• Your task:
Any image in the records is to be skipped; everything else should be reproduced exactly.

• Data for this exercise:
((

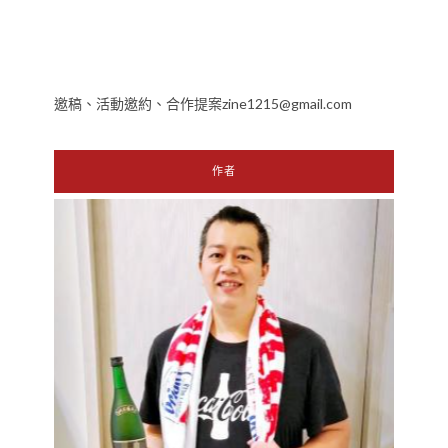
邀稿、活動邀約、合作提案zine1215@gmail.com
作者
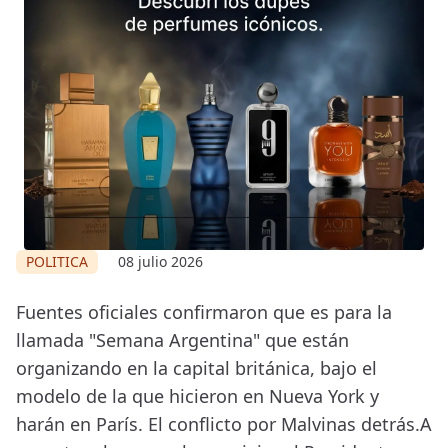
POLITICA
08 julio 2026
Fuentes oficiales confirmaron que es para la
llamada "Semana Argentina" que están
organizando en la capital británica, bajo el
modelo de la que hicieron en Nueva York y
harán en París. El conflicto por Malvinas detrás.A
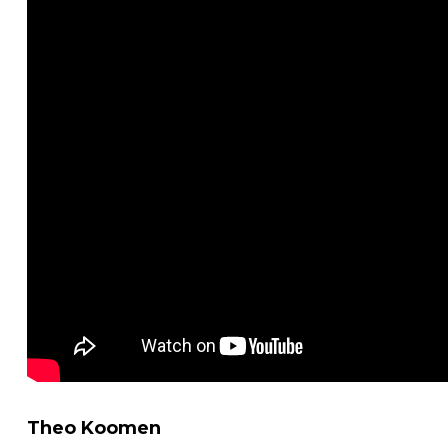
Theo Koomen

))

• Written answer:
邀稿、活動邀約、合作提案zine1215@gmail.com
作者
POLITICA
08 julio 2026
Fuentes oficiales confirmaron que es para la
llamada "Semana Argentina" que están
organizando en la capital británica, bajo el
modelo de la que hicieron en Nueva York y
harán en París. El conflicto por Malvinas detrás.A
Theo Koomen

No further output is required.